José María Rodríguez

Personal information
- Full name: José María Rodríguez
- Date of birth: 1926
- Place of birth: Montevideo, Uruguay
- Date of death: 15 November 2003 (aged 77)
- Place of death: Montevideo, Uruguay
- Position: Defender

Senior career*
- Years: Team / Apps / (Gls)
- 1952–1954: La Piedad
- 1954–1955: Irapuato
- 1955–1956: Montecarlo

Managerial career
- 1957: Morelia
- 1959–1962: Irapuato
- 1963: Liverpool Montevideo
- 1964–1965: Barcelona SC
- 1965: Ecuador
- 1965–1966: Colo-Colo
- 1966: Racing Montevideo
- 1967–1971: Guaraní
- 1969: Paraguay
- 1971–1973: Olimpia
- 1974: Peñarol
- 1974–1975: Paraguay
- 1976: Uruguay
- 1977: Barcelona SC
- 1978: Sud América
- 1980: Deportes Tolima
- 1980–1981: Sud América
- 1981: Paraguay
- 1983: Libertad
- 1984: Bella Vista
- 1989: Guaraní

= José María Rodríguez (football manager) =

Uruguayan football player and manager

José María Rodríguez (1926 – 15 November 2003), also known as Chema Rodríguez, was a Uruguayan football back and manager.

==Career==
Born in Montevideo, Uruguay, Rodríguez played in Mexico for La Piedad, Irapuato and Montecarlo. As a football manager, Rodríguez developed the most part of his career abroad. He started his career in Mexico with Morelia and Irapuato, winning the 1959 Copa de Oro de Occidente.
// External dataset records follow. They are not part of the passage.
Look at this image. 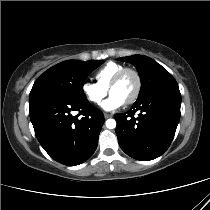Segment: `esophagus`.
Masks as SVG:
<instances>
[{"label": "esophagus", "mask_w": 210, "mask_h": 210, "mask_svg": "<svg viewBox=\"0 0 210 210\" xmlns=\"http://www.w3.org/2000/svg\"><path fill=\"white\" fill-rule=\"evenodd\" d=\"M104 117H105V119H108V118L112 117V115L109 113H104Z\"/></svg>", "instance_id": "esophagus-1"}]
</instances>
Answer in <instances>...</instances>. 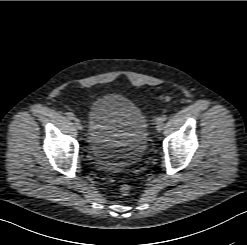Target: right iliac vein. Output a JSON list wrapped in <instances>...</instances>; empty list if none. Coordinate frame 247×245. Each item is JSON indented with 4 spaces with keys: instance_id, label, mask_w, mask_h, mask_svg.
<instances>
[{
    "instance_id": "right-iliac-vein-1",
    "label": "right iliac vein",
    "mask_w": 247,
    "mask_h": 245,
    "mask_svg": "<svg viewBox=\"0 0 247 245\" xmlns=\"http://www.w3.org/2000/svg\"><path fill=\"white\" fill-rule=\"evenodd\" d=\"M75 126L78 130H82V124L81 121L79 119H75Z\"/></svg>"
}]
</instances>
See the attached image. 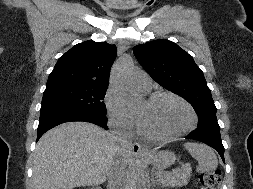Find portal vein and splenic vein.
Here are the masks:
<instances>
[{
    "label": "portal vein and splenic vein",
    "mask_w": 253,
    "mask_h": 189,
    "mask_svg": "<svg viewBox=\"0 0 253 189\" xmlns=\"http://www.w3.org/2000/svg\"><path fill=\"white\" fill-rule=\"evenodd\" d=\"M182 169L190 170L191 167H190V165H183V166H182ZM182 169H181V170H182ZM178 171H180L179 168L175 169L173 172H178Z\"/></svg>",
    "instance_id": "1"
}]
</instances>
In Ecuador, Rodríguez led Barcelona SC in 1964–65 and 1977, winning the 1965 Campeonato de Fútbol del Guayas. In Chile, he coached Colo-Colo in 1965–66.

In Paraguay, Rodríguez led Guaraní, winning the Paraguayan Primera División in 1967 and 1969, Olimpia, winning the league title in 1971, and Libertad. In his homeland, he led giant Peñarol in 1974 and also led Liverpool, Racing Club de Montevideo, Sud América and Bella Vista.

Rodríguez also had a stint in Colombia with Deportes Tolima.

Rodríguez also managed the national teams of Ecuador (1965), Paraguay (1969, 1974–75, 1981) and Uruguay (1976).